> [Required work] Retype all the records below exactly as they are, with no image carried over.

-------- Record excerpts --------

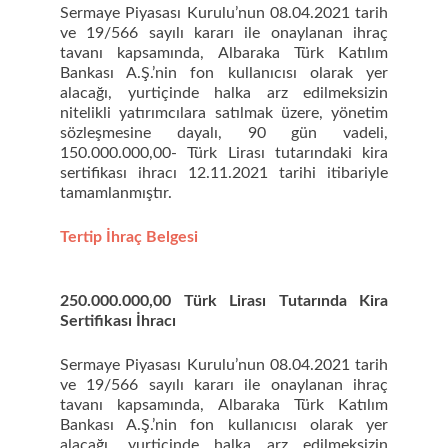
Sermaye Piyasası Kurulu’nun 08.04.2021 tarih
ve 19/566 sayılı kararı ile onaylanan ihraç
tavanı kapsamında, Albaraka Türk Katılım
Bankası A.Ş.’nin fon kullanıcısı olarak yer
alacağı, yurtiçinde halka arz edilmeksizin
nitelikli yatırımcılara satılmak üzere, yönetim
sözleşmesine dayalı, 90 gün vadeli,
150.000.000,00- Türk Lirası tutarındaki kira
sertifikası ihracı 12.11.2021 tarihi itibariyle
tamamlanmıştır.
Tertip İhraç Belgesi
250.000.000,00 Türk Lirası Tutarında Kira
Sertifikası İhracı
Sermaye Piyasası Kurulu’nun 08.04.2021 tarih
ve 19/566 sayılı kararı ile onaylanan ihraç
tavanı kapsamında, Albaraka Türk Katılım
Bankası A.Ş.’nin fon kullanıcısı olarak yer
alacağı, yurtiçinde halka arz edilmeksizin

--------

> [Written answer]
Sermaye Piyasası Kurulu’nun 08.04.2021 tarih
ve 19/566 sayılı kararı ile onaylanan ihraç
tavanı kapsamında, Albaraka Türk Katılım
Bankası A.Ş.’nin fon kullanıcısı olarak yer
alacağı, yurtiçinde halka arz edilmeksizin
nitelikli yatırımcılara satılmak üzere, yönetim
sözleşmesine dayalı, 90 gün vadeli,
150.000.000,00- Türk Lirası tutarındaki kira
sertifikası ihracı 12.11.2021 tarihi itibariyle
tamamlanmıştır.
Tertip İhraç Belgesi
250.000.000,00 Türk Lirası Tutarında Kira
Sertifikası İhracı
Sermaye Piyasası Kurulu’nun 08.04.2021 tarih
ve 19/566 sayılı kararı ile onaylanan ihraç
tavanı kapsamında, Albaraka Türk Katılım
Bankası A.Ş.’nin fon kullanıcısı olarak yer
alacağı, yurtiçinde halka arz edilmeksizin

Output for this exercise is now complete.